I admit that the separation is a tricky thing, but it may be the shock she needs to jolt her out of her funk just like you did with yours. Plus she can't keep putting the blame on you as to how miserable her life is.

Again, the separation does not mean D. And besides both of you will be doing things together with your kids, so it's not like you're never to see her. Give her some real alone time. Let her miss you.

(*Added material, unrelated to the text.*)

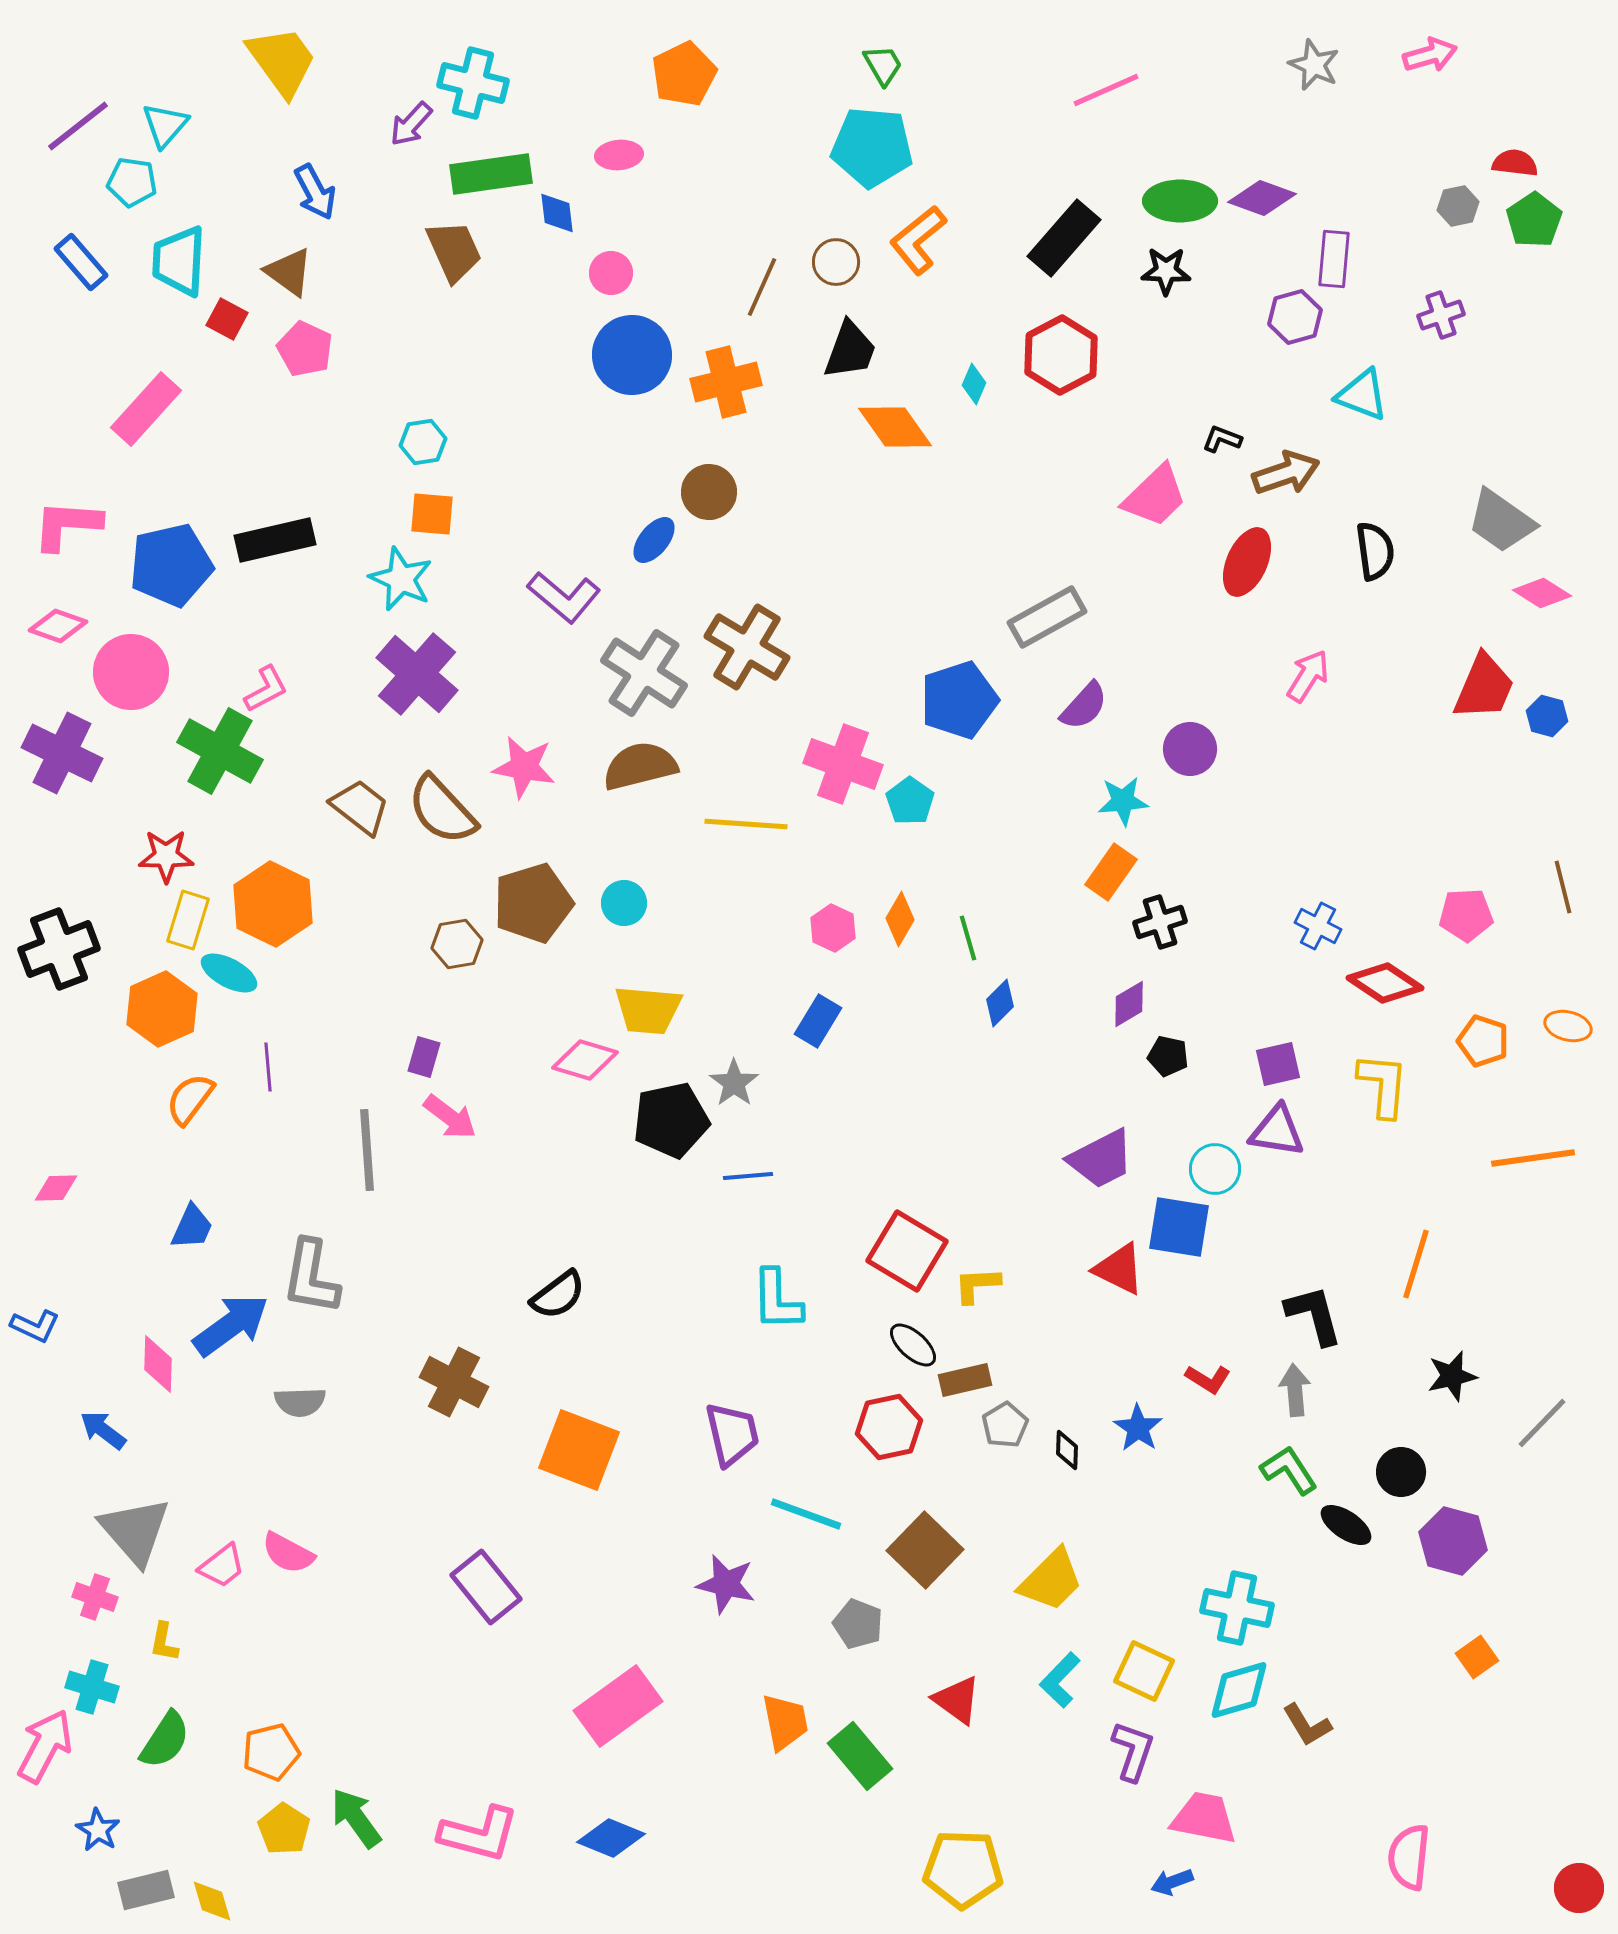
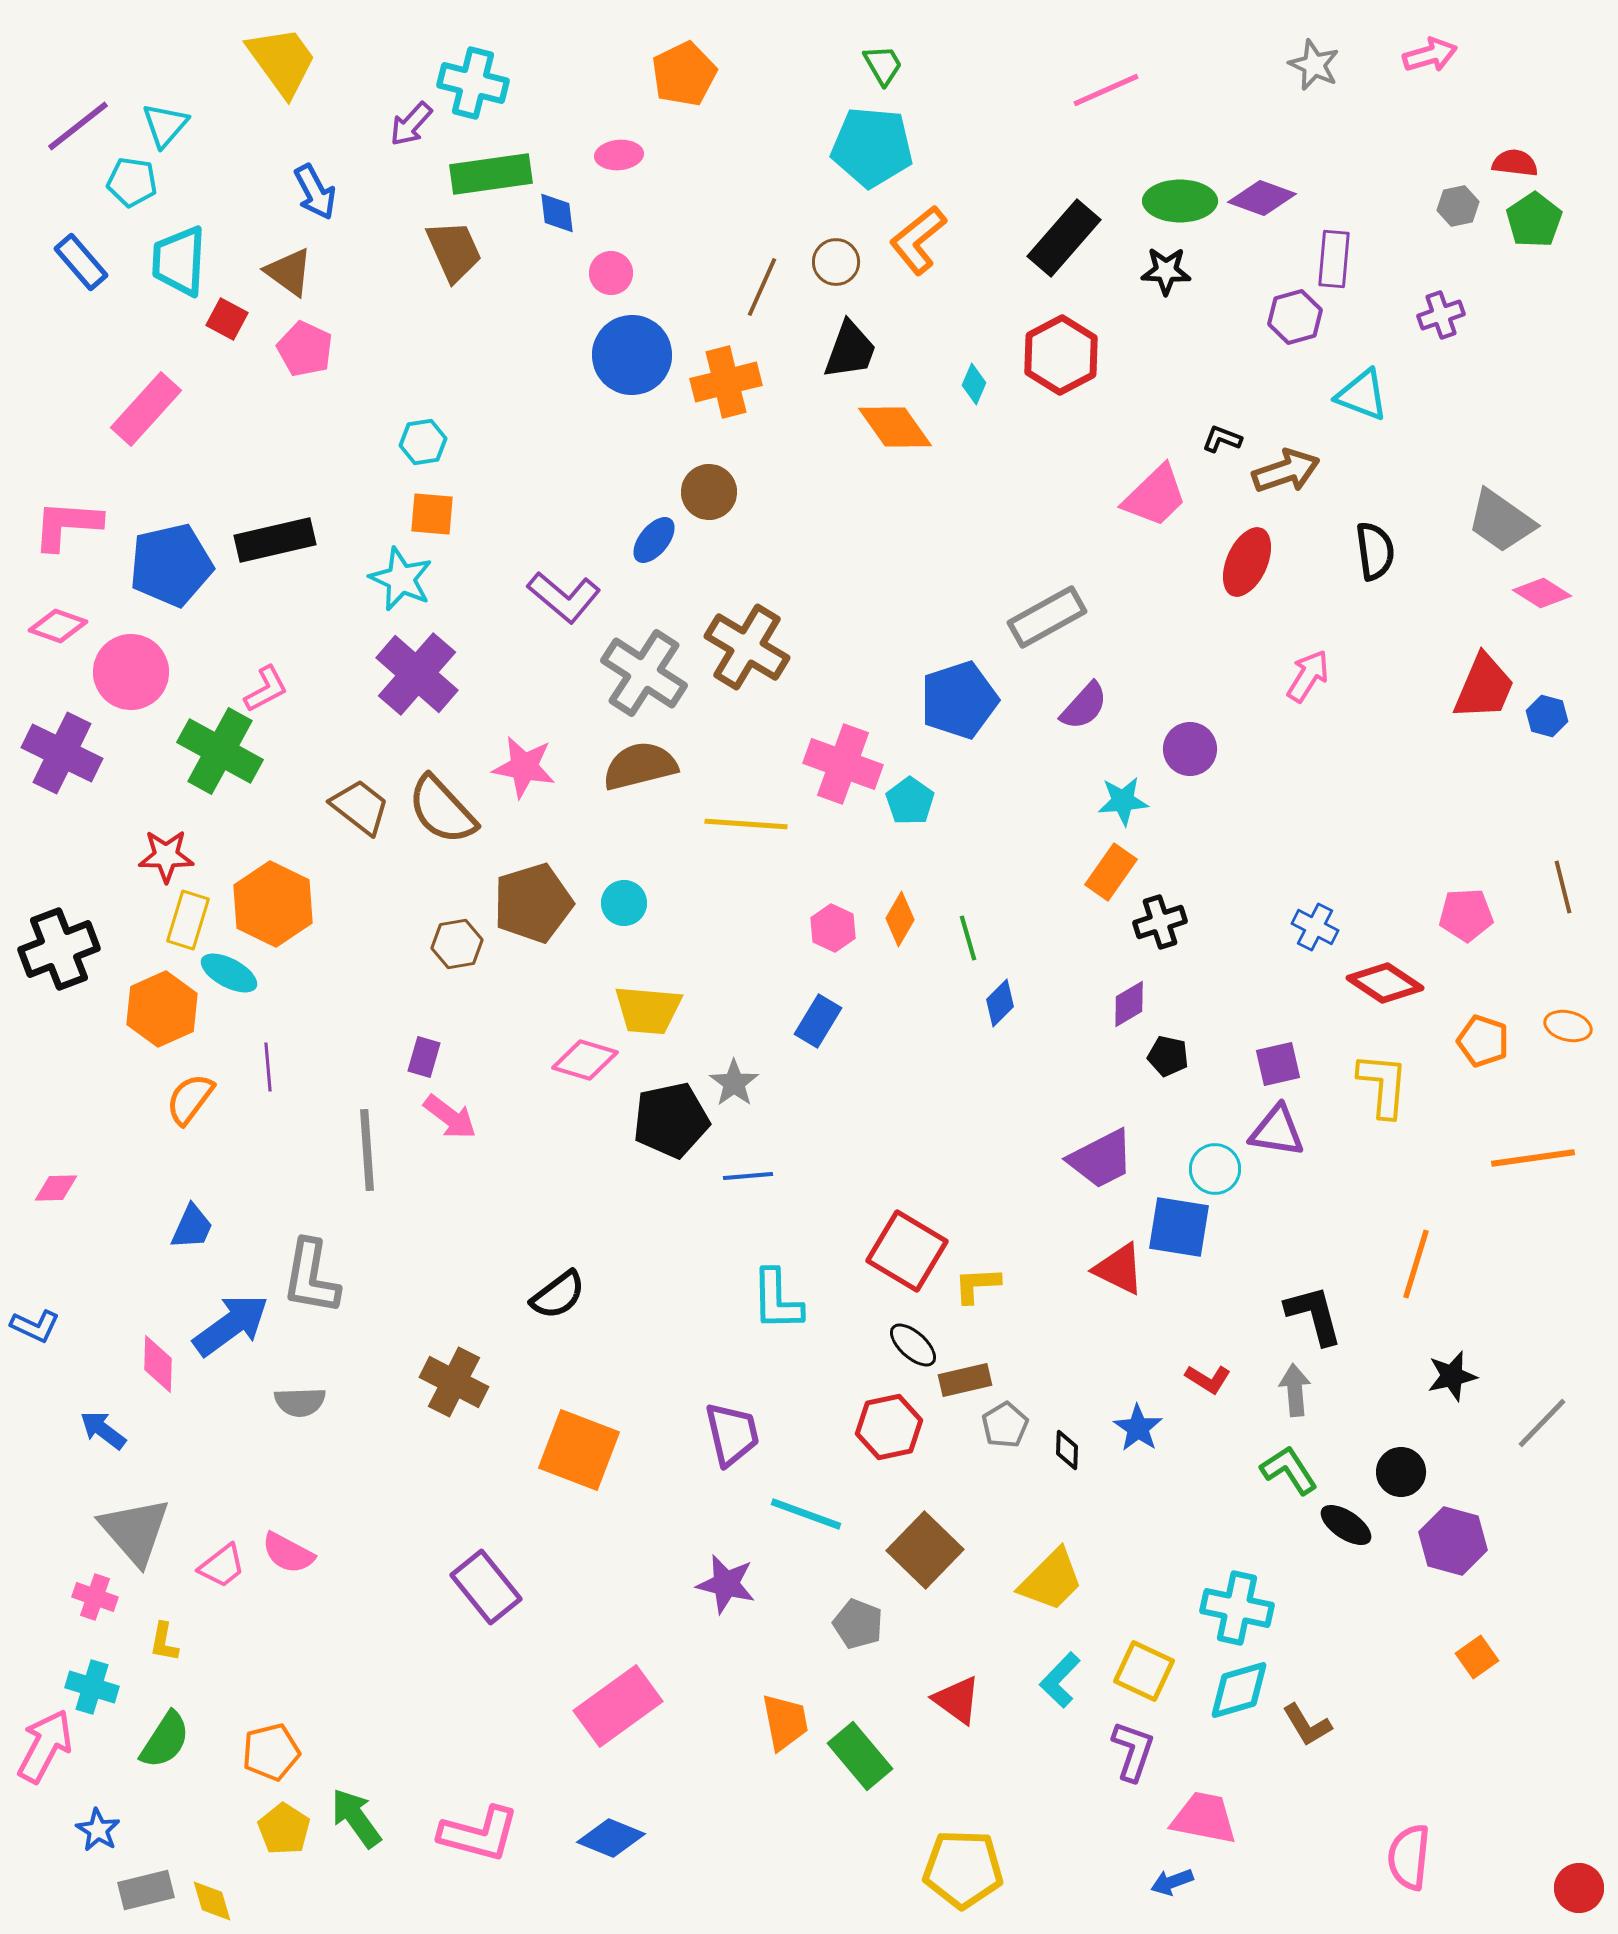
brown arrow at (1286, 473): moved 2 px up
blue cross at (1318, 926): moved 3 px left, 1 px down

Right now, I just see your M slowly slipping deeper and deeper because it's obvious she's getting colder and colder. You have to do something drastic before her temperament freezes over and you don't have anything left.


I don't feel that time is on my side as the divorce clock is ticking and there is about 98 weeks before it becomes final.

The kids is another factor that I have to deal with - it will be hard on my 2 and 6 year old.

I have gotten the sense that you have picked up as well - she's slipping deeper and deeper. I know I have to do something radical. I was hoping the break through we made in counseling, the diagnosis of my depression and the reassurance by the counselor that this is the real me, could be a shock.

One thing that had changed last nite when we were talking in bed, before she said it make her feel ackward/uncomfortable when I touched her at all when we were in bed. Last nite she said she was ok when I touched her back, hair or if I was giving her a full body massage. Who knows, probably means nothing, which is why I'm not going to overanalyze it.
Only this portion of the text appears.